The product we discussed is a powered hydroponic planter that will look attractive next to your laptop or on the kitchen counter. You can grow herbs for cooking or plants for decoration, all without soil and without having to change the water or control the light yourself aside from the flip of a tiny power switch at its base.
The initial planter (seen below) was engineered and manufactured as a prototype by the owner of a plastics factory in Dongguan (a Taiwanese man named Danny), but the planter had little charm in its initial form. It would look at home in a high school science room, but not next to a MacBook or Surface Pro (I prefer the former, while Swen defends the latter).
So, from the comfort of an outdoor cafe table in Guangzhou last weekend, I sketched and discussed the redesign with Swen and Kelvin over a few hours using WeChat, an ubiquitous social networking and finance app here in China that you really should know about if you don’t already.
Settled on the first draft of a redesign, we met up in Dongguan yesterday to visit Danny’s factory and address any engineering/manufacturing challenges. Before this we stopped at their office to spitball ideas for a product name and drink some tea. And some homemade rice wine. And a little rosé Kelvin really wanted me to try.
Danny’s factory is capable of one- or two-shot injection moulding, using different plastics. Upon arrival, we toured the factory floor first and inspected the quality of various products currently being manufactured, including computer keyboards and mice, R/C drone parts, and the head to some kind of air (or hair) dryer.
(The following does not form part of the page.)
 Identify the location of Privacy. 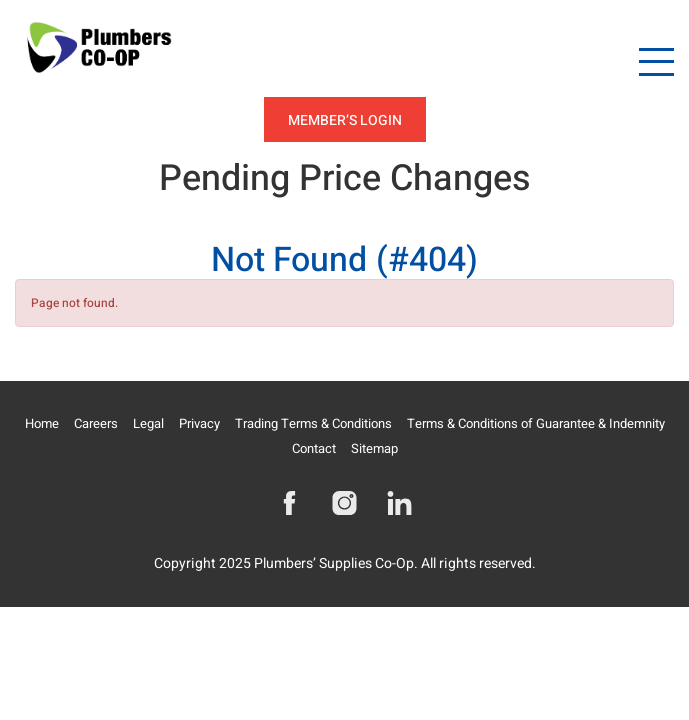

Before the moulding process, plastics are purchased elsewhere by the bag as tiny resin pellets (or grains).
Danny’s factory does its own tooling, producing the metal moulds (or dies) which are are then injected with molten plastic during the manufacturing process.
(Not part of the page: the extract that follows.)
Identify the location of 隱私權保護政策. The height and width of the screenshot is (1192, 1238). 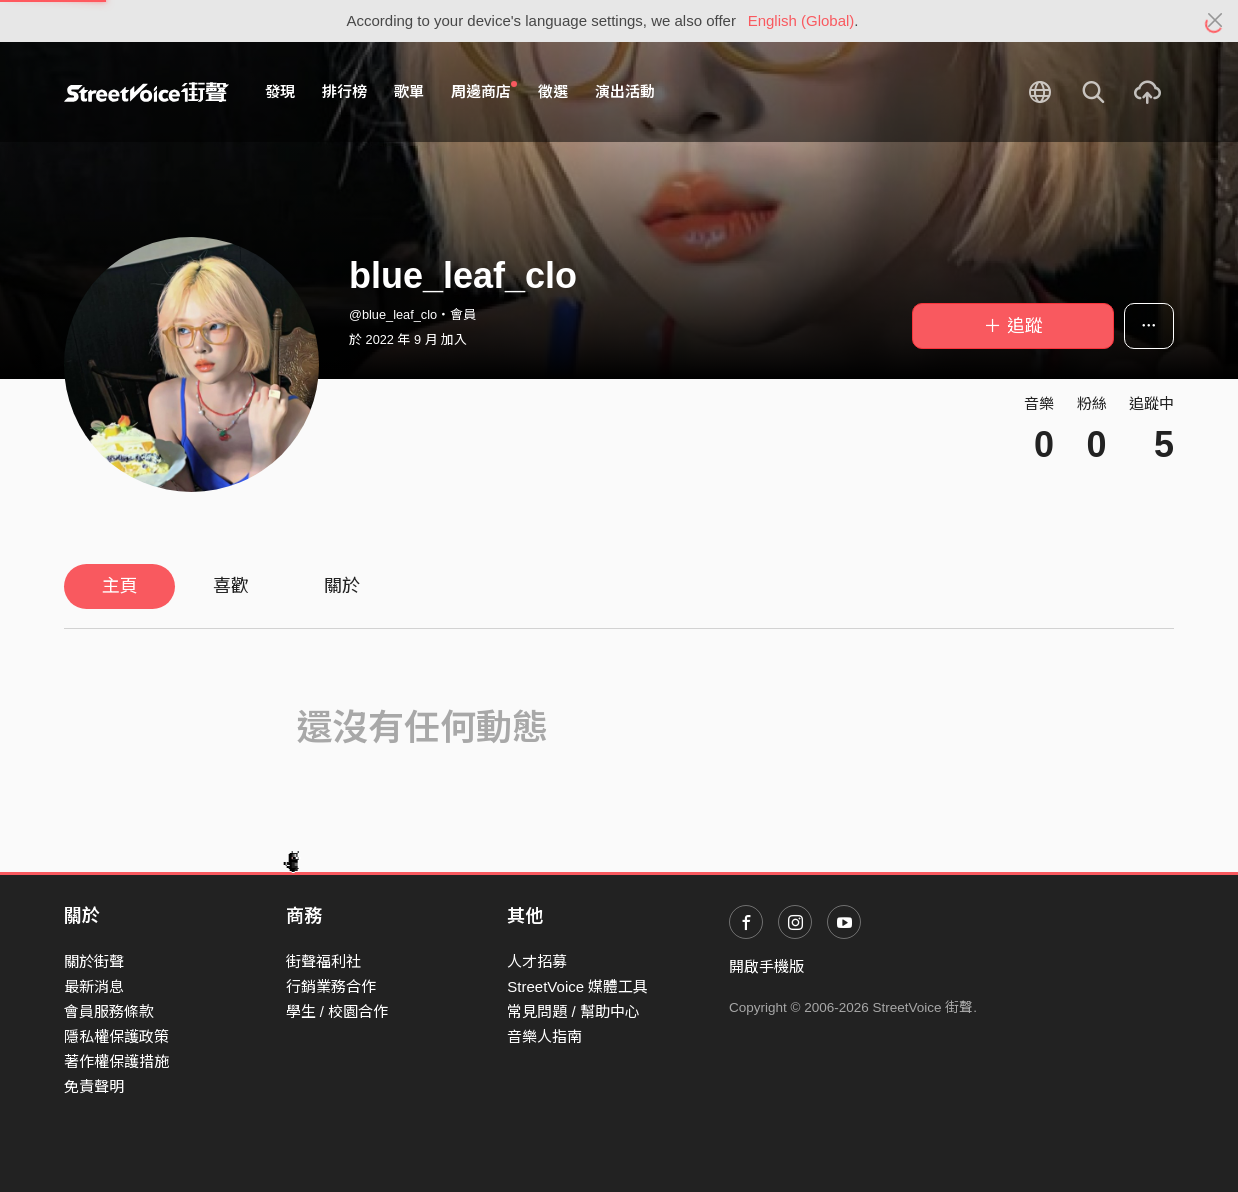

During the tour, one young worker was busy producing a new mould with what looked like a CNC plasma cutter. Nearby was a CNC drill and an older lathe.
Depending on the strength of the metal used (aluminum, steel or beryllium-copper alloy), the mould has a pre-determined lifespan and must be disused after a time.
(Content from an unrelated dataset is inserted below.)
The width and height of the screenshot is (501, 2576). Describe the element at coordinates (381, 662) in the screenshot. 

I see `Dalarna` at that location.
After touring the factory floor, we went outside to see Danny’s little hydroponic garden in the alley, which he had rigged up using plastic pipes to deliver water to the various herbs and plants growing there.
Finally, we went above the factory floor to present and discuss my redesign of the hydroponic planter.
In our WeChat exchanges, Swen and I had settled on a geometric form for the body that would be mostly transparent but with an opaque lower section to house (and hide) the water pump and wiring for a lamp. Overall… an elegant shape that should look nice.
Agreed upon some changes, we ended the meeting. Before I left the room, however, I noticed Danny’s large Dolce Gusto coffeemaker on one of the desks, as well as a few refillable coffee pods/capsules beside it. I immediately recognized the capsules, as I have one of these machines at school and had bought the same capsules on Taobao last year so that I could pack my own coffee grounds rather than only buying from Delonghi/Nescafé.
Danny told me he had just redesigned the pods. The new design provided a better delivery of boiling water to the coffee grounds, and a simpler and more efficient bottom section to clean between uses. The materials are safe and FDA-approved, and Danny has patented the new design. (The old design has been rebranded and redistributed quite a bit here in China and overseas, although I wasn’t clear if all of these were coming out of Danny ‘s factory or if other manufacturers had copied it. I will have to ask him.) As a parting gift, Danny found me two pair in brown and green.
I’ve downloaded Sketch-up and FreeCad in the past week, but haven’t learned to use them yet, so upon returning home I did a few simple tweaks to the hydroponic planter design using TinkerCad (don’t laugh) in order to test our changed specifications. Satisfied with the results, I emailed a few files to Swen and Kelvin before heading off to bed.
Swen and Kelvin will run the design through their engineer and then on to Danny. From this will come a manufactured prototype, hopefully in the next few weeks. After that, we will present the idea on Kickstarter for mass production and marketing.